**RECORD SET**
Start of Block
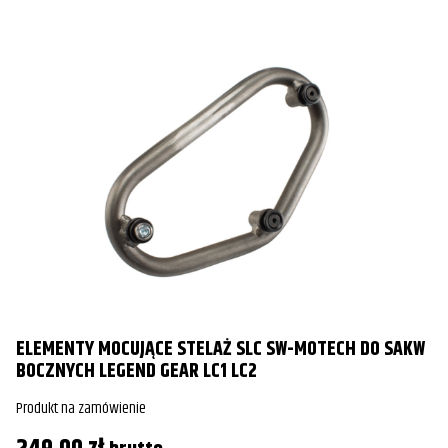
ELEMENTY MOCUJĄCE STELAŻ SLC SW-MOTECH DO SAKW
BOCZNYCH LEGEND GEAR LC1 LC2
Produkt na zamówienie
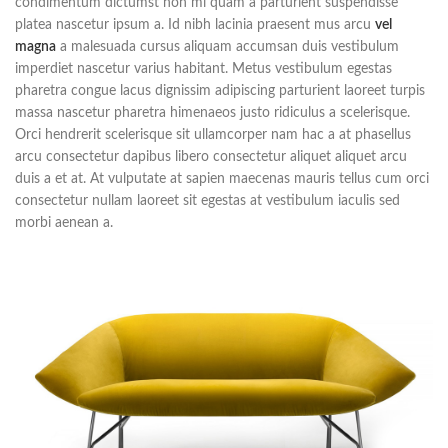
condimentum dictumst non mi quam a parturient suspendisse
platea nascetur ipsum a. Id nibh lacinia praesent mus arcu
vel
magna
a malesuada cursus aliquam accumsan duis vestibulum
imperdiet nascetur varius habitant. Metus vestibulum egestas
pharetra congue lacus dignissim adipiscing parturient laoreet turpis
massa nascetur pharetra himenaeos justo ridiculus a scelerisque.
Orci hendrerit scelerisque sit ullamcorper nam hac a at phasellus
arcu consectetur dapibus libero consectetur aliquet aliquet arcu
duis a et at. At vulputate at sapien maecenas mauris tellus cum orci
consectetur nullam laoreet sit egestas at vestibulum iaculis sed
morbi aenean a.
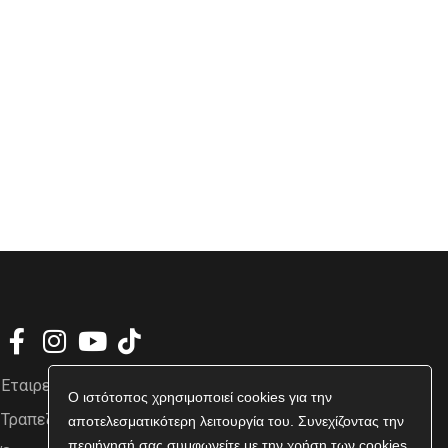
Εταιρεία
Ο ιστότοπος χρησιμοποιεί cookies για την
Τραπεζικοί Λογαριασμοί
αποτελεσματικότερη λειτουργία του. Συνεχίζοντας την
περιήγησή σας συμφωνείτε με την χρήση των cookies.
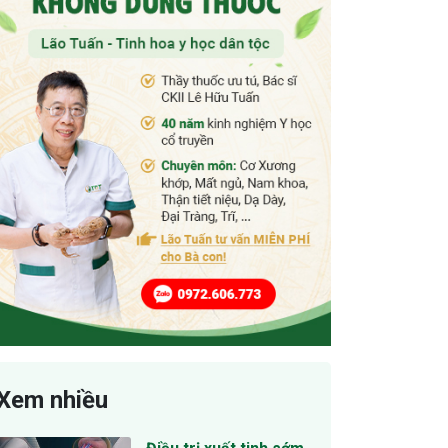
Xem nhiều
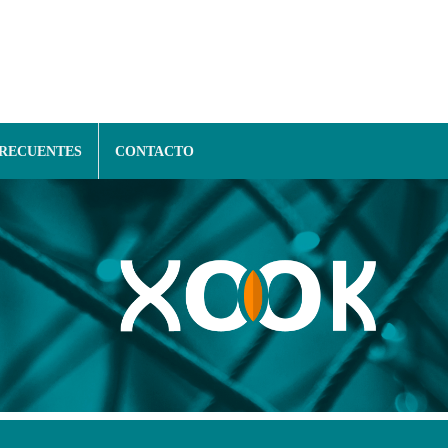
FRECUENTES
CONTACTO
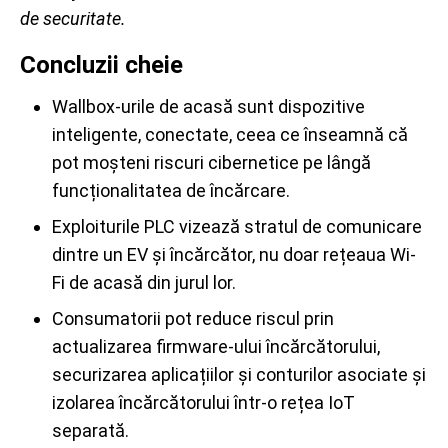
de securitate.
Concluzii cheie
Wallbox-urile de acasă sunt dispozitive
inteligente, conectate, ceea ce înseamnă că
pot moșteni riscuri cibernetice pe lângă
funcționalitatea de încărcare.
Exploiturile PLC vizează stratul de comunicare
dintre un EV și încărcător, nu doar rețeaua Wi-
Fi de acasă din jurul lor.
Consumatorii pot reduce riscul prin
actualizarea firmware-ului încărcătorului,
securizarea aplicațiilor și conturilor asociate și
izolarea încărcătorului într-o rețea IoT
separată.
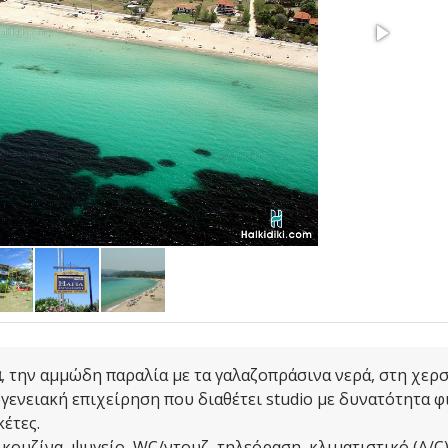
α
, την αμμώδη παραλία με τα γαλαζοπράσινα νερά, στη χερ
ογενειακή επιχείρηση που διαθέτει studio με δυνατότητα 
έτες.
κουζίνα, ψυγείο, WC/ντουζ, τηλεόραση, κλιματιστικό (A/C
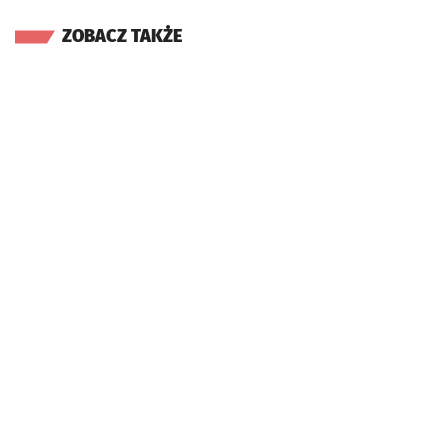
ZOBACZ TAKŻE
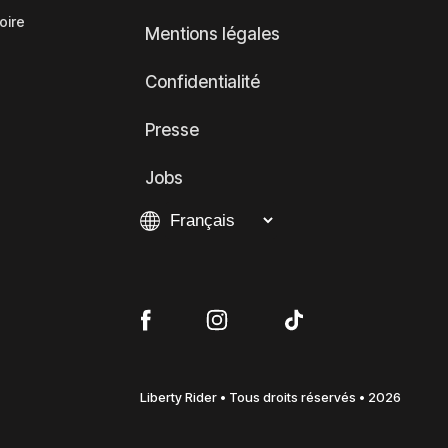
oire
Mentions légales
Confidentialité
Presse
Jobs
Liberty Rider • Tous droits réservés • 2026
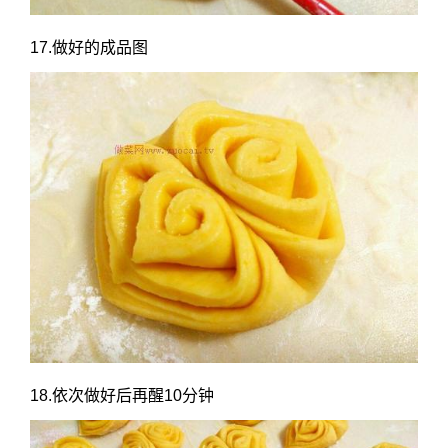
17.做好的成品图
18.依次做好后再醒10分钟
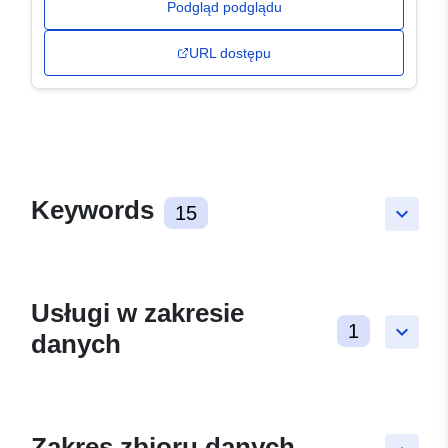
Podgląd podglądu
URL dostępu
Keywords
15
keyboard_arrow_down
Usługi w zakresie
1
keyboard_arrow_down
danych
Zakres zbioru danych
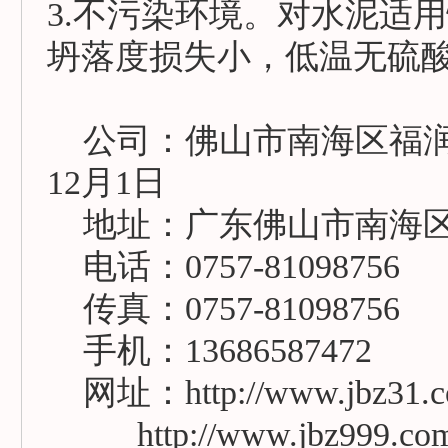
3.不污染环境。对水泥适
坍落度损失小，低温无硫
公司：佛山市南海区福润机械
12月1日
地址：广东佛山市南海区
电话：0757-81098756
传真：0757-81098756
手机：13686587472
网址：http://www.jbz31.
http://www.jbz999.co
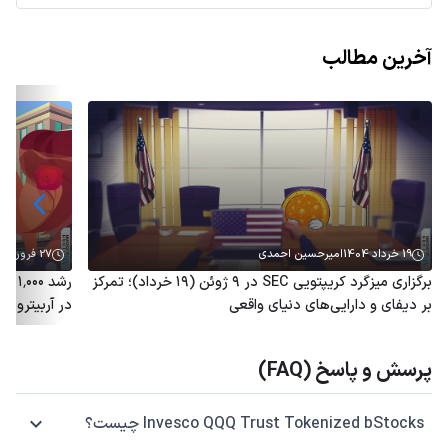
آخرین مطالب
19 خرداد 1404
امیرحسین احمدی
27 فروردین 1404
برگزاری میزگرد کریپتویی SEC در ۹ ژوئن (۱۹ خرداد)؛ تمرکز
رشد 
بر دیفای و دارایی‌های دنیای واقعی
در آربیتروم؛ توکن ARB هم
پرسش و پاسخ (FAQ)
Invesco QQQ Trust Tokenized bStocks چیست؟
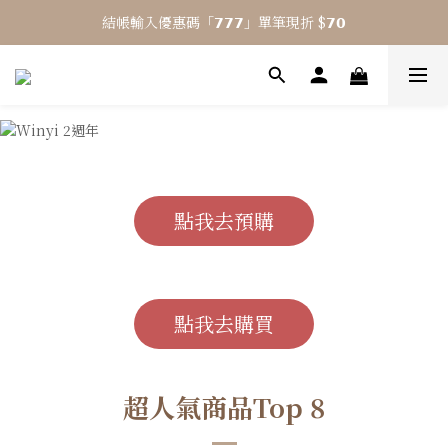
結帳輸入優惠碼「𝟳𝟳𝟳」單筆現折 $𝟳𝟬
⎯ 𝟴 月活動 WINYI 七夕愉悅月⎯
⎯ 𝟴 月活動 WINYI 七夕愉悅月⎯
點我去預購
點我去購買
超人氣商品Top 8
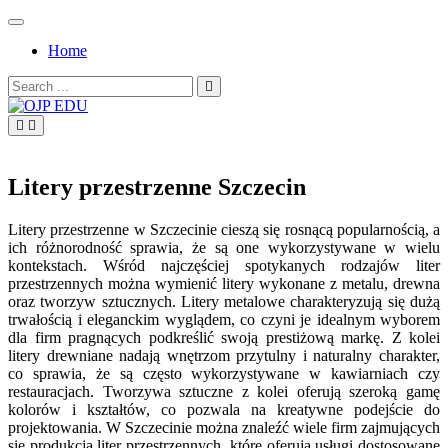
Skip
to
Home
content
Search
for:
OJP EDU
Litery przestrzenne Szczecin
Litery przestrzenne w Szczecinie cieszą się rosnącą popularnością, a
ich różnorodność sprawia, że są one wykorzystywane w wielu
kontekstach. Wśród najczęściej spotykanych rodzajów liter
przestrzennych można wymienić litery wykonane z metalu, drewna
oraz tworzyw sztucznych. Litery metalowe charakteryzują się dużą
trwałością i eleganckim wyglądem, co czyni je idealnym wyborem
dla firm pragnących podkreślić swoją prestiżową markę. Z kolei
litery drewniane nadają wnętrzom przytulny i naturalny charakter,
co sprawia, że są często wykorzystywane w kawiarniach czy
restauracjach. Tworzywa sztuczne z kolei oferują szeroką gamę
kolorów i kształtów, co pozwala na kreatywne podejście do
projektowania. W Szczecinie można znaleźć wiele firm zajmujących
się produkcją liter przestrzennych, które oferują usługi dostosowane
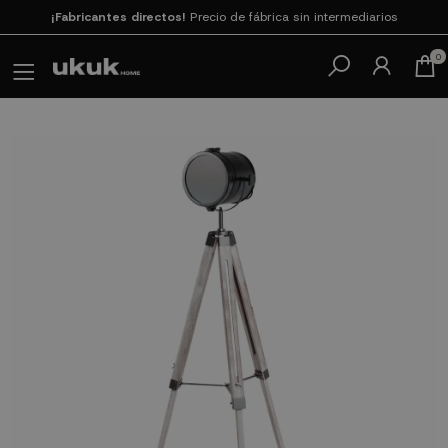
Paga en 3
cuotas SIN INTERESES con SeQura
0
End of Block
**TASK INSTRUCTIONS**
Could you copy the listing above exactly, without its pictures?

**FINISHED TASK**
ELEMENTY MOCUJĄCE STELAŻ SLC SW-MOTECH DO SAKW
BOCZNYCH LEGEND GEAR LC1 LC2
Produkt na zamówienie
condimentum dictumst non mi quam a parturient suspendisse
platea nascetur ipsum a. Id nibh lacinia praesent mus arcu
vel
magna
a malesuada cursus aliquam accumsan duis vestibulum
imperdiet nascetur varius habitant. Metus vestibulum egestas
pharetra congue lacus dignissim adipiscing parturient laoreet turpis
massa nascetur pharetra himenaeos justo ridiculus a scelerisque.
Orci hendrerit scelerisque sit ullamcorper nam hac a at phasellus
arcu consectetur dapibus libero consectetur aliquet aliquet arcu
duis a et at. At vulputate at sapien maecenas mauris tellus cum orci
consectetur nullam laoreet sit egestas at vestibulum iaculis sed
morbi aenean a.
Εταιρεία
Ο ιστότοπος χρησιμοποιεί cookies για την
Τραπεζικοί Λογαριασμοί
αποτελεσματικότερη λειτουργία του. Συνεχίζοντας την
περιήγησή σας συμφωνείτε με την χρήση των cookies.
Xem nhiều
FRECUENTES
CONTACTO
de securitate.
Concluzii cheie
Wallbox-urile de acasă sunt dispozitive
inteligente, conectate, ceea ce înseamnă că
pot moșteni riscuri cibernetice pe lângă
funcționalitatea de încărcare.
Exploiturile PLC vizează stratul de comunicare
dintre un EV și încărcător, nu doar rețeaua Wi-
Fi de acasă din jurul lor.
Consumatorii pot reduce riscul prin
actualizarea firmware-ului încărcătorului,
securizarea aplicațiilor și conturilor asociate și
izolarea încărcătorului într-o rețea IoT
separată.
α
, την αμμώδη παραλία με τα γαλαζοπράσινα νερά, στη χερ
ογενειακή επιχείρηση που διαθέτει studio με δυνατότητα 
έτες.
κουζίνα, ψυγείο, WC/ντουζ, τηλεόραση, κλιματιστικό (A/C
ZOBACZ TAKŻE
oire
Mentions légales
Confidentialité
Presse
Jobs
Liberty Rider • Tous droits réservés • 2026
17.做好的成品图
18.依次做好后再醒10分钟
Podgląd podglądu
URL dostępu
Keywords
15
keyboard_arrow_down
Usługi w zakresie
1
keyboard_arrow_down
danych
Zakres zbioru danych
3.不污染环境。对水泥适
坍落度损失小，低温无硫
公司：佛山市南海区福润机械
12月1日
地址：广东佛山市南海区
电话：0757-81098756
传真：0757-81098756
手机：13686587472
网址：http://www.jbz31.
http://www.jbz999.co
آخرین مطالب
19 خرداد 1404
امیرحسین احمدی
27 فروردین 1404
برگزاری میزگرد کریپتویی SEC در ۹ ژوئن (۱۹ خرداد)؛ تمرکز
رشد 
بر دیفای و دارایی‌های دنیای واقعی
در آربیتروم؛ توکن ARB هم
پرسش و پاسخ (FAQ)
Invesco QQQ Trust Tokenized bStocks چیست؟
結帳輸入優惠碼「𝟳𝟳𝟳」單筆現折 $𝟳𝟬
⎯ 𝟴 月活動 WINYI 七夕愉悅月⎯
⎯ 𝟴 月活動 WINYI 七夕愉悅月⎯
點我去預購
點我去購買
超人氣商品Top 8
Skip
to
Home
content
Search
for:
OJP EDU
Litery przestrzenne Szczecin
Litery przestrzenne w Szczecinie cieszą się rosnącą popularnością, a
ich różnorodność sprawia, że są one wykorzystywane w wielu
kontekstach. Wśród najczęściej spotykanych rodzajów liter
przestrzennych można wymienić litery wykonane z metalu, drewna
oraz tworzyw sztucznych. Litery metalowe charakteryzują się dużą
trwałością i eleganckim wyglądem, co czyni je idealnym wyborem
dla firm pragnących podkreślić swoją prestiżową markę. Z kolei
litery drewniane nadają wnętrzom przytulny i naturalny charakter,
co sprawia, że są często wykorzystywane w kawiarniach czy
restauracjach. Tworzywa sztuczne z kolei oferują szeroką gamę
kolorów i kształtów, co pozwala na kreatywne podejście do
projektowania. W Szczecinie można znaleźć wiele firm zajmujących
się produkcją liter przestrzennych, które oferują usługi dostosowane
Paga en 3
cuotas SIN INTERESES con SeQura
0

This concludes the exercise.